With the bad, one must find the good where they can. The loss of the pseudo-intellectual city dweller’s go-to coffee shop amid the coronavirus outbreak has been an undeniable gut punch to small businesses that somehow seemed to have gotten less of a financial bailout from the government than the major corporations (quelle surprise, for it’s just like when the legal mafia a.k.a. government bailed out the banks in the wake of the 2008 financial crisis). Those establishments that have returned have done so via the encouragement of the “take away” method–as in, grab your drink and get the fuck out.

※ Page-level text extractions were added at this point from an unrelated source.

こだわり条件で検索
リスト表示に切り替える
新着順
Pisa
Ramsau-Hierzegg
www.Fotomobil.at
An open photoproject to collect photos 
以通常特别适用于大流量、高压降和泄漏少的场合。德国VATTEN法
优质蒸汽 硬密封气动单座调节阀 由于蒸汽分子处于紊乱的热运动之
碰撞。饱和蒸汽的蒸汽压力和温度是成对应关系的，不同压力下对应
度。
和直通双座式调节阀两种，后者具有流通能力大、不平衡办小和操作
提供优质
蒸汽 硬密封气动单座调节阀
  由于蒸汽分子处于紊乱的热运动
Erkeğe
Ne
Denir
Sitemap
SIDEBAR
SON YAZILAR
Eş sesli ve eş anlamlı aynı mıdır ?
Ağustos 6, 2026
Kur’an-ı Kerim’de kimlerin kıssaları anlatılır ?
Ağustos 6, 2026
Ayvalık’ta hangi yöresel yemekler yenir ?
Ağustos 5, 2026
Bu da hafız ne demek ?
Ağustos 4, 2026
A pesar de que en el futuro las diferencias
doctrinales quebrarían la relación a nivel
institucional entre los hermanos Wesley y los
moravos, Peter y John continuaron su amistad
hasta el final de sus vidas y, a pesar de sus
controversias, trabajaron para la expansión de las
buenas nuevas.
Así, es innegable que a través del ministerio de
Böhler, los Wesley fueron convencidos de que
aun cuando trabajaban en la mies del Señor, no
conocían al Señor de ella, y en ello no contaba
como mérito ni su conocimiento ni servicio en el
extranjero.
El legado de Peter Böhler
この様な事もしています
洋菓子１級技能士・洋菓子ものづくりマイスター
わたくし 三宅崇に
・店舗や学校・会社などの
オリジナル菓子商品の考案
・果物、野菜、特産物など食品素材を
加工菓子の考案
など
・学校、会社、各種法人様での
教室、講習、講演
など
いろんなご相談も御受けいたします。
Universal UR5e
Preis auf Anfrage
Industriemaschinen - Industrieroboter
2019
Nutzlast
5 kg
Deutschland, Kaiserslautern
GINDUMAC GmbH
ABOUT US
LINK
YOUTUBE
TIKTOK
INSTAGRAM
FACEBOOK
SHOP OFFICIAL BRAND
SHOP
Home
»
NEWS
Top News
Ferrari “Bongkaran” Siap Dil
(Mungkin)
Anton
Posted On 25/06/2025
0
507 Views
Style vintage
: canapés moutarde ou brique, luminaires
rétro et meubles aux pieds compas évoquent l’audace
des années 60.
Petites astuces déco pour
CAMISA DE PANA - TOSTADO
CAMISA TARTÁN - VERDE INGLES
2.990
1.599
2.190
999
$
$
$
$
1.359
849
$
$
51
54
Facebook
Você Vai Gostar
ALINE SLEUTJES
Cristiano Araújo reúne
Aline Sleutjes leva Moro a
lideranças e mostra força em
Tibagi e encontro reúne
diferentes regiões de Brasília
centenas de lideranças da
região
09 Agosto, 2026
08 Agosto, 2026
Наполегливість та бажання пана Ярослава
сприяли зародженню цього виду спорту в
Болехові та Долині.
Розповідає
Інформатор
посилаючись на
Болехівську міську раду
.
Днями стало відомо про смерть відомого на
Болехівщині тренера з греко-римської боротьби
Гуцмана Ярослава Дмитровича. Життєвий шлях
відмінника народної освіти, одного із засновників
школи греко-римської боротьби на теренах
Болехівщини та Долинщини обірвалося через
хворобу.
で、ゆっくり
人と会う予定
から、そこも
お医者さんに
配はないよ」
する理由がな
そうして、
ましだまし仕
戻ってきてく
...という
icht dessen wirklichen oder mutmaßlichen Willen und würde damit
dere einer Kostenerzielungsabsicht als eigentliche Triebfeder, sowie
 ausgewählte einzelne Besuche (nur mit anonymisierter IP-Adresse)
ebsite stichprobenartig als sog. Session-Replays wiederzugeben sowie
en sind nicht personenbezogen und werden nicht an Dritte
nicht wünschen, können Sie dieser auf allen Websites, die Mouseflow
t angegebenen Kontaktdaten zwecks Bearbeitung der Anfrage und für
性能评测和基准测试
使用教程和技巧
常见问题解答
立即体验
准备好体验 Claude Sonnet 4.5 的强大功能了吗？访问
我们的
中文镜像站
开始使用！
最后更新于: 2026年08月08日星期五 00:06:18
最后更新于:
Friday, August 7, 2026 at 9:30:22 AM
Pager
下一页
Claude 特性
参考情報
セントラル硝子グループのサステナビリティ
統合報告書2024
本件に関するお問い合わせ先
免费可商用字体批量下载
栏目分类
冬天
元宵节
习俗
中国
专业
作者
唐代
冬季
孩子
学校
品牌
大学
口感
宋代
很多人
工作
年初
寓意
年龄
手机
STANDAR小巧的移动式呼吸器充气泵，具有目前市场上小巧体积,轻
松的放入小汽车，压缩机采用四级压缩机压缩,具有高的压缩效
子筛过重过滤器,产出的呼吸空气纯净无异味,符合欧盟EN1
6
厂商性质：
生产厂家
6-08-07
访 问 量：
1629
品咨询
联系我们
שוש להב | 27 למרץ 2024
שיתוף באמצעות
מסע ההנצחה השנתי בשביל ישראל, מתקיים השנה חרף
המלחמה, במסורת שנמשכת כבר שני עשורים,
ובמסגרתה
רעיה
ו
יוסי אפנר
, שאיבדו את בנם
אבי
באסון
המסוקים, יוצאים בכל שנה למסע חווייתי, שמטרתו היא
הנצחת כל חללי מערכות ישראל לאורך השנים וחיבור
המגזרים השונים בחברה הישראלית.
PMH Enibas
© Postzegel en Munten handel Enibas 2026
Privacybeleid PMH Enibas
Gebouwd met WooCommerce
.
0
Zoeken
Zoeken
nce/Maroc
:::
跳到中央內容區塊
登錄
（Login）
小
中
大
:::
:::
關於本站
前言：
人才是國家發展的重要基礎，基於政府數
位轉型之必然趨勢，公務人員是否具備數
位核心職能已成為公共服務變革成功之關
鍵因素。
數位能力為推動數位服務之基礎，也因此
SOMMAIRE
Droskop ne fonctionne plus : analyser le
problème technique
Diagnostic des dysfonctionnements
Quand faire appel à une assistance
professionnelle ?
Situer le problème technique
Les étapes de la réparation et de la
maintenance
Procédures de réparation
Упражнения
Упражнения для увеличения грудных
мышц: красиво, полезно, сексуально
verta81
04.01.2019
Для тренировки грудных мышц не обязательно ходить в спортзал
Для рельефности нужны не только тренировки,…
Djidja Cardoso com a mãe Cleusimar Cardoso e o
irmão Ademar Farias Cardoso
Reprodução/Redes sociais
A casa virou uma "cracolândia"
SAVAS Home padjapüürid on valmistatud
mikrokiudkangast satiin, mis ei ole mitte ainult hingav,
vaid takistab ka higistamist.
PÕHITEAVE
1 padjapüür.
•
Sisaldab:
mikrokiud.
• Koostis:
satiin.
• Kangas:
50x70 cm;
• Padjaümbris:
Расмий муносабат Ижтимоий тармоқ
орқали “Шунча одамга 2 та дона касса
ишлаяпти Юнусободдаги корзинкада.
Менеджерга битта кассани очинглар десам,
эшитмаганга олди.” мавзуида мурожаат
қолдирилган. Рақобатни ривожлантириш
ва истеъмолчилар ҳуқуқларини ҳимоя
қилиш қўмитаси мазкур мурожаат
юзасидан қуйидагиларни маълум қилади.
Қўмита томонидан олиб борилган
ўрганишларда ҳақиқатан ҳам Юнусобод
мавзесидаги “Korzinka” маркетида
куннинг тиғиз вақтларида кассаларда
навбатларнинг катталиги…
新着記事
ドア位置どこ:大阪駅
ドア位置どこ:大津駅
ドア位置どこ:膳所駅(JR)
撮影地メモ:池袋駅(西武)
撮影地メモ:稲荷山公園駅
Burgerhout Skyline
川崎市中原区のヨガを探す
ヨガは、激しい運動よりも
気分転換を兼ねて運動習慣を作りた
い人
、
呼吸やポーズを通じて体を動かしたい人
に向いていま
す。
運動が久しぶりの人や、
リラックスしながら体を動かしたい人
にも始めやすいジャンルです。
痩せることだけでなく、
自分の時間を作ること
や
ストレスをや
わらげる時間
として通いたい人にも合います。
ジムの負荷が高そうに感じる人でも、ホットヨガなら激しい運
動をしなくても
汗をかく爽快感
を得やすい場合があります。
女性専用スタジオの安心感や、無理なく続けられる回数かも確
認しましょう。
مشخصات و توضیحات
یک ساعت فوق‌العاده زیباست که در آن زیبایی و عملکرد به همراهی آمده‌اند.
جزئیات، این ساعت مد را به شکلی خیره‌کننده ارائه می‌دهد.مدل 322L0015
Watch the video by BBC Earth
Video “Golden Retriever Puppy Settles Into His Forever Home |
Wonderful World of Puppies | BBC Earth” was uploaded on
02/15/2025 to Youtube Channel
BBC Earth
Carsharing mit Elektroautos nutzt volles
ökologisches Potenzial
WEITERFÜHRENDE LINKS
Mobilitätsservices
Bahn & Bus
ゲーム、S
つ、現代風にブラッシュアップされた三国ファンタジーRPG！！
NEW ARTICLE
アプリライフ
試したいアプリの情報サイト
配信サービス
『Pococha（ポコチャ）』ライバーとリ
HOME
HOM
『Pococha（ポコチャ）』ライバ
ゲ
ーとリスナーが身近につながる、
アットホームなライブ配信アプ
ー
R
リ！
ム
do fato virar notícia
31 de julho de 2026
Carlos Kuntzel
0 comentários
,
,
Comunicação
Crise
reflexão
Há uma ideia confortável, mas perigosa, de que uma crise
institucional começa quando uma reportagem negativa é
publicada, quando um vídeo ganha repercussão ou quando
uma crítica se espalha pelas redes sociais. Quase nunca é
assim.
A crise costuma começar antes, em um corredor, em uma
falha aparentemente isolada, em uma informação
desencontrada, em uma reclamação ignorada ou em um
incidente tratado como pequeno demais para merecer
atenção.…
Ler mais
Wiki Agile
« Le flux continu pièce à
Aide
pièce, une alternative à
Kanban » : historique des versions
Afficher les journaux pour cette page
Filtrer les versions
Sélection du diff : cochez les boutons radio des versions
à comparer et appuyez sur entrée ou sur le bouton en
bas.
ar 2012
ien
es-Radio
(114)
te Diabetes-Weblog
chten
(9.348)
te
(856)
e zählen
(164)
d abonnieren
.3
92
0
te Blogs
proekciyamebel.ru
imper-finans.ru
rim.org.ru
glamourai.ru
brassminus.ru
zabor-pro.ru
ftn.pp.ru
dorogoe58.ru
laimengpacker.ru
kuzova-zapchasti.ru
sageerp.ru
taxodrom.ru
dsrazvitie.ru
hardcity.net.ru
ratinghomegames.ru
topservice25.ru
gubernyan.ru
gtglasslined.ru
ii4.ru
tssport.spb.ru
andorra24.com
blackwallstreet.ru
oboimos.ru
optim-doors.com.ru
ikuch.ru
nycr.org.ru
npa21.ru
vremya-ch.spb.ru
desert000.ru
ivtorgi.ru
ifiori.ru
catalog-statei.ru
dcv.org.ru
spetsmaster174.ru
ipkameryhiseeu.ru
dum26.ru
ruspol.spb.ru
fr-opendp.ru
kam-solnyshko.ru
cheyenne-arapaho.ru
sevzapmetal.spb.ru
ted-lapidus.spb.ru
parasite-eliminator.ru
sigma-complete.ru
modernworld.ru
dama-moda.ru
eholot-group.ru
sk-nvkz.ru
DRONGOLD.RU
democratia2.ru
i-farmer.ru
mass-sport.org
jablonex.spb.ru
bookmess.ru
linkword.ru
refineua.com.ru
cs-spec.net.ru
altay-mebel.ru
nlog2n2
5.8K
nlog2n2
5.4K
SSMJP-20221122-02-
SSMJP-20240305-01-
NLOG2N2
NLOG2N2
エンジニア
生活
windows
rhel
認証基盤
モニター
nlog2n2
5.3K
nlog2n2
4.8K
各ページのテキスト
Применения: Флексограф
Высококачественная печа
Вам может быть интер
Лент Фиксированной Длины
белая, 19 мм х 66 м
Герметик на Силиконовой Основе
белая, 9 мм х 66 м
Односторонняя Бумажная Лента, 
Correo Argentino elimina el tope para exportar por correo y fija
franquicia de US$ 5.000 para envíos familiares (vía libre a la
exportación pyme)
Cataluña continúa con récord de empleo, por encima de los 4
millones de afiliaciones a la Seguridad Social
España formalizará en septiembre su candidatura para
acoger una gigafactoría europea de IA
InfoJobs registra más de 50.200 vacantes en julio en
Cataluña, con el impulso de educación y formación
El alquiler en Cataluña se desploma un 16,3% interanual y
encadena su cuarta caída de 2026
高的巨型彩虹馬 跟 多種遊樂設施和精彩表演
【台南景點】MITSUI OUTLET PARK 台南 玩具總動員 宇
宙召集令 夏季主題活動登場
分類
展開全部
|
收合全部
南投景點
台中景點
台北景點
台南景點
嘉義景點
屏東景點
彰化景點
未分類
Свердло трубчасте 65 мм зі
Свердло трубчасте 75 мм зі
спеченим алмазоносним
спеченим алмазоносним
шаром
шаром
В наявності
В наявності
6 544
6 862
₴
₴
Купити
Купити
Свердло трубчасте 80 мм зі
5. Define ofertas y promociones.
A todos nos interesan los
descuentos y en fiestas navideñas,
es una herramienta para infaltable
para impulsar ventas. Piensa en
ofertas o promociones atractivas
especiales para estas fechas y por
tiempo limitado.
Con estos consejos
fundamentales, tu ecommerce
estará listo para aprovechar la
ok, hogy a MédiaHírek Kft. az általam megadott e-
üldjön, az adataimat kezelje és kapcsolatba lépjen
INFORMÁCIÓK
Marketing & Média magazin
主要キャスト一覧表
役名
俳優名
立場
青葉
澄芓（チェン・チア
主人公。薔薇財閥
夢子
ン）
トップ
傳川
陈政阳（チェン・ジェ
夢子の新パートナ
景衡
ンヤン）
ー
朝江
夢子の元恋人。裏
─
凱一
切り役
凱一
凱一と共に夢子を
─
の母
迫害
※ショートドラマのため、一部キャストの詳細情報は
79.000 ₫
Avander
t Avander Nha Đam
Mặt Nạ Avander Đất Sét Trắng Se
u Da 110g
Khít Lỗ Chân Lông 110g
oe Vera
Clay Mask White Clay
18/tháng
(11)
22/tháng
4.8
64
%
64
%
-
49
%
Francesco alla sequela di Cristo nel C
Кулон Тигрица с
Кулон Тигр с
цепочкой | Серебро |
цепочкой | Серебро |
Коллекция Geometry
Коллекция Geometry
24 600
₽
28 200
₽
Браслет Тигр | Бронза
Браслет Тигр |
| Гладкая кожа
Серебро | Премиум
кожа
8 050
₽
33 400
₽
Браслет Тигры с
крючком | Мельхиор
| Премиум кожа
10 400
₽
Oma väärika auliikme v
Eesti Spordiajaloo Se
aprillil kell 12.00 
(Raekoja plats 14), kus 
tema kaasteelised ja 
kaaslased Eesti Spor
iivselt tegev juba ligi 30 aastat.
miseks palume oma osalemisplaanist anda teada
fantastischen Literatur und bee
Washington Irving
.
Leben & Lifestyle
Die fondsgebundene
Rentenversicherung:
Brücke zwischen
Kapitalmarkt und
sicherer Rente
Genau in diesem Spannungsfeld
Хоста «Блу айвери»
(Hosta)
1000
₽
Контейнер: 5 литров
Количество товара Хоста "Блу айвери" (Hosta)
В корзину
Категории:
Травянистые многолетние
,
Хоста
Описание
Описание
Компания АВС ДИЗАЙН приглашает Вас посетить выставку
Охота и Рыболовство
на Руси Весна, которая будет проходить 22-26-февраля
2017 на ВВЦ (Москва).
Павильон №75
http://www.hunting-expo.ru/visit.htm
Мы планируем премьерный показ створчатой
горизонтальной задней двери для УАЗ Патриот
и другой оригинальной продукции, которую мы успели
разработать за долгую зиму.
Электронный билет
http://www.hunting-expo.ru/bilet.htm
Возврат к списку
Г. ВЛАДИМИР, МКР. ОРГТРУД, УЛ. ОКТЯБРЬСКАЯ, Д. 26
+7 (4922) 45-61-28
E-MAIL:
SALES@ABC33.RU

Or, more tragic still for those white men who once sought the coffee shop as their chief hub of “business operations,” the latest acceptable, socially distanced configurations of tables and chairs have made it more of a challenge for them to both 1) find a power outlet (it has a certain double entendre quality here) that will allow them to while the whole day there on their computer and 2) get close enough to a prospective female to brag to about the book he’s fake working on.
The dwindling existence of the white male writer in the modern incarnation has been very much dependent on the philosophy of: “If a tree falls in a forest and no one is around to hear it, does it make a sound?” Except, in this case, it’s: “If a white man clacks away on his keyboard and no one is around to hear it, is he even really writing a book?” A manifesto about his maltreatment in the modern age. About the double standard against him that “allows” women to talk shit about him and get away with it but not the other way around. And yes, many men have come to realize the gravity of not being able to bloviate in public–have learned just how important it is to their “process.” How utterly significant it is to stroking their ego–to be able to approach a random girl sitting nearby him in a cafe and strike up a conversation that feigns interest in her, while ultimately aimed only at talking about himself, his current “projects” (which you can find, ostensibly, nowhere online).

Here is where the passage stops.